Weekendowe prognozy pogody = deszcz pada właśnie wtedy, kiedy my mamy mieć ognisko ale skończyło się na krótkiej mżawce i godzinach na rowerze, po lesie. Spotkałam dwa zające, stado saren, kilka żurawi i bocianów i całą masę kaczeńcy.
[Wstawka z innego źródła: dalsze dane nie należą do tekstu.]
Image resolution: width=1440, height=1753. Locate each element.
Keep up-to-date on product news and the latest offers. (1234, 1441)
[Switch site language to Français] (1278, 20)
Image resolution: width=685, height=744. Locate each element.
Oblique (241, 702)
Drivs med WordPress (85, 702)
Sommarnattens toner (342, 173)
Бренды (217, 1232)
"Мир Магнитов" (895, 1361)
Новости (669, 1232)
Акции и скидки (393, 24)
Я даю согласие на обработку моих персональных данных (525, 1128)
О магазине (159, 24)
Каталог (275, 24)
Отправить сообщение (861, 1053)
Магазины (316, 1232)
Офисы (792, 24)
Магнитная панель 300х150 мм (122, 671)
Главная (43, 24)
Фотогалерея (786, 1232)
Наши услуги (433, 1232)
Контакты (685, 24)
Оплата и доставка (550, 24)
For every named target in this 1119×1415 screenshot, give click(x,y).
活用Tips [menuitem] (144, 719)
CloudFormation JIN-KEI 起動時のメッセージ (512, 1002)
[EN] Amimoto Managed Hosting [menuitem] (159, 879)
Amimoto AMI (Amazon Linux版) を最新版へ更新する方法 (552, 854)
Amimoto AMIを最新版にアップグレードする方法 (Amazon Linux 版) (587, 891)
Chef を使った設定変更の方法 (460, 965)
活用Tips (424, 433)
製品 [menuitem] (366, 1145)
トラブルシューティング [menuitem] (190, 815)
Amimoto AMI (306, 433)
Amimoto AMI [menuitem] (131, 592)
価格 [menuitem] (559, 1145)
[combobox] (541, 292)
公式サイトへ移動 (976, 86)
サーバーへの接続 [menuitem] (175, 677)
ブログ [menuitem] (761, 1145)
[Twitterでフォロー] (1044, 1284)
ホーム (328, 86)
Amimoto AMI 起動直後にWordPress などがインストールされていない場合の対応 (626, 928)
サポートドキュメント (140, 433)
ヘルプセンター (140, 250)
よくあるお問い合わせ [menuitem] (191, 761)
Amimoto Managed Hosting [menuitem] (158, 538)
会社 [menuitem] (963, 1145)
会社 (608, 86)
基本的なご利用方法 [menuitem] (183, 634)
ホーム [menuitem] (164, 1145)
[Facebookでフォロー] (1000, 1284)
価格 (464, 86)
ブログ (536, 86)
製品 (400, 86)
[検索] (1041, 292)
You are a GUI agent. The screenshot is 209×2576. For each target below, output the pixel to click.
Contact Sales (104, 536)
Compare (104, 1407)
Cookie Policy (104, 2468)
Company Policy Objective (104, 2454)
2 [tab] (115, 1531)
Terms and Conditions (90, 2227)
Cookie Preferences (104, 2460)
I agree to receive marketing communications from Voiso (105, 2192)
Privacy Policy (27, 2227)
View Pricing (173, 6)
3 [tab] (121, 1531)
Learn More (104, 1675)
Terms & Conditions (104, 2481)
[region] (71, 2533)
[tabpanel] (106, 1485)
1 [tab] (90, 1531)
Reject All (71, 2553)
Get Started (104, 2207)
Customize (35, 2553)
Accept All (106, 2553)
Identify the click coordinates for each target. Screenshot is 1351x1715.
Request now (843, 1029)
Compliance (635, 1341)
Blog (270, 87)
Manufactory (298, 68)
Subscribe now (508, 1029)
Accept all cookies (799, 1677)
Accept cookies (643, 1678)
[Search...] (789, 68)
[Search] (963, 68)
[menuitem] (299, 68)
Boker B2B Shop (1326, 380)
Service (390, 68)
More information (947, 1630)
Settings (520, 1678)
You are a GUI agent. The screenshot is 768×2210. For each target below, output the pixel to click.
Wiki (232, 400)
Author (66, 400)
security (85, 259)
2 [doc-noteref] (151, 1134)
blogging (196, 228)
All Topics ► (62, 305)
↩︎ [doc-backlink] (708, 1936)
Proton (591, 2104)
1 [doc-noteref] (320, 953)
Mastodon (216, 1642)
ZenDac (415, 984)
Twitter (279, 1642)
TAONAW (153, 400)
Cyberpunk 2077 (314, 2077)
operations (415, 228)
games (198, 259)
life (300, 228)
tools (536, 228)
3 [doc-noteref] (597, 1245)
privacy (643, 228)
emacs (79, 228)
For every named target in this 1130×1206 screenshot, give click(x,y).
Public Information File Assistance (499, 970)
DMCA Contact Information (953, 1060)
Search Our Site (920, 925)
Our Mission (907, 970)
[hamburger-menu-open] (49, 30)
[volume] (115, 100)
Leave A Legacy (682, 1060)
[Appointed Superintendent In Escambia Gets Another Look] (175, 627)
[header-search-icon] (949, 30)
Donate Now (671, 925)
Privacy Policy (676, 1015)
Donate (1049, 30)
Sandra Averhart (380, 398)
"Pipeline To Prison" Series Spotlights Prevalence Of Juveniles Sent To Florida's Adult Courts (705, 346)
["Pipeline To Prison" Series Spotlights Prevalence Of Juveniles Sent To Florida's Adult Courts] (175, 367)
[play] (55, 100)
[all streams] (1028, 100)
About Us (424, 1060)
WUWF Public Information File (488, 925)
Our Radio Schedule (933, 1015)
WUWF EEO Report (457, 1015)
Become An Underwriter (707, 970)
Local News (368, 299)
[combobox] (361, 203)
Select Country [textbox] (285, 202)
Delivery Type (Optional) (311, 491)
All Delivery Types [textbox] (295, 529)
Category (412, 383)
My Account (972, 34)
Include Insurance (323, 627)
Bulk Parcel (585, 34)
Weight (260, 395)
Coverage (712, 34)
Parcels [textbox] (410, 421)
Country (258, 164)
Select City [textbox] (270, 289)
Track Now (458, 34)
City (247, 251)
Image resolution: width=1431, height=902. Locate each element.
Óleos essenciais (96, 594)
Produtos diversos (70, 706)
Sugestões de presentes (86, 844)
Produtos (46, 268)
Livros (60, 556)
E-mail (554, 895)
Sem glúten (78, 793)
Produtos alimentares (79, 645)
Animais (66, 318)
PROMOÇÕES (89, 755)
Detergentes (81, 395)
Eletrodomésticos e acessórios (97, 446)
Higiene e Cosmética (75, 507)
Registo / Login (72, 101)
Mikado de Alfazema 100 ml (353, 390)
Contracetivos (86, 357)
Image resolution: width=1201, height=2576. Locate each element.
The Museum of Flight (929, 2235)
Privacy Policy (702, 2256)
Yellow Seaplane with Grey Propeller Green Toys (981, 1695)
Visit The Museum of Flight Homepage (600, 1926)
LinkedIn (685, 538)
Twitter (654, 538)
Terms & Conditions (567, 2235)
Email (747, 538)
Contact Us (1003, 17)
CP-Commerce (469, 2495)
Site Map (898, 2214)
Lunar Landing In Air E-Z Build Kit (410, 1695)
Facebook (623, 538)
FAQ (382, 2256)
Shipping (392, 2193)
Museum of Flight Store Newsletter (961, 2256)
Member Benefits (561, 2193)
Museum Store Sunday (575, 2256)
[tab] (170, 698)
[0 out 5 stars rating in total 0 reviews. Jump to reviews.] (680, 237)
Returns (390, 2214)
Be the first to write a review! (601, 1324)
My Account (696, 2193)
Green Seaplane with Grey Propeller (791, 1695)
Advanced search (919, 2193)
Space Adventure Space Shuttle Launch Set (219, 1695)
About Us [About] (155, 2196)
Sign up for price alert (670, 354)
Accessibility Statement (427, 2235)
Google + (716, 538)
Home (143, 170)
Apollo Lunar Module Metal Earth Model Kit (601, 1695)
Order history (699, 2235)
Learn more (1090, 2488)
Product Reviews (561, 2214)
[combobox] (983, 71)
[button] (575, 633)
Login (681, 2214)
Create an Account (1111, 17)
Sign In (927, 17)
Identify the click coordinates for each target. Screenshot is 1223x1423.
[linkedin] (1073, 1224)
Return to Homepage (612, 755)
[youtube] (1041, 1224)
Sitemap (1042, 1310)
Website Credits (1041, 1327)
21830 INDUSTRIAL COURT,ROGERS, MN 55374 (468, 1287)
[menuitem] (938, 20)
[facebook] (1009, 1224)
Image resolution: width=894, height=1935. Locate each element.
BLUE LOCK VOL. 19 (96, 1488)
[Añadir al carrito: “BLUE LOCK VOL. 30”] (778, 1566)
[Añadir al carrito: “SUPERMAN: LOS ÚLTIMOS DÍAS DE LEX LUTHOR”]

Sobota: rano godzina TBC, 35 km rower
Niedziela: 80 km rower, łatwe km - 70% to leśne puste asfalty w sam raz do doskonalenia jazdy bez trzymanki.
Czaja2015
18 kwietnia 2016, 16:50Te zwierzaki też uwielbiam, ale po tylu kilometrach, to pewnie już nie miałabym siły na nie patrzeć. Te Twoje km rzucają mnie na kolana. Super :)
beaataa
18 kwietnia 2016, 19:21Km były naprawdę łatwe, bez wiatru deszczu, obciążenia i nie na raz, tak porozkładane w czasie. Często 50 w trudnym terenie wykończy mnie całkowicie, a te gładko weszły:)
marii1955
18 kwietnia 2016, 10:32Te zwierzaczki w lesie , wyszły na Twoje powitanie :))) A ten "dywan" z kaczeńcy musiał wyglądać booskooo , też przy takich okazjach zachwycam się wszystkimi rozkwitającymi kwiatuszkami ... No, no nawet jazdę bez trzymanki ćwiczysz i to też dobrze , jak była okazja ku temu - to dlaczego by nie ... dobrego dnia :)))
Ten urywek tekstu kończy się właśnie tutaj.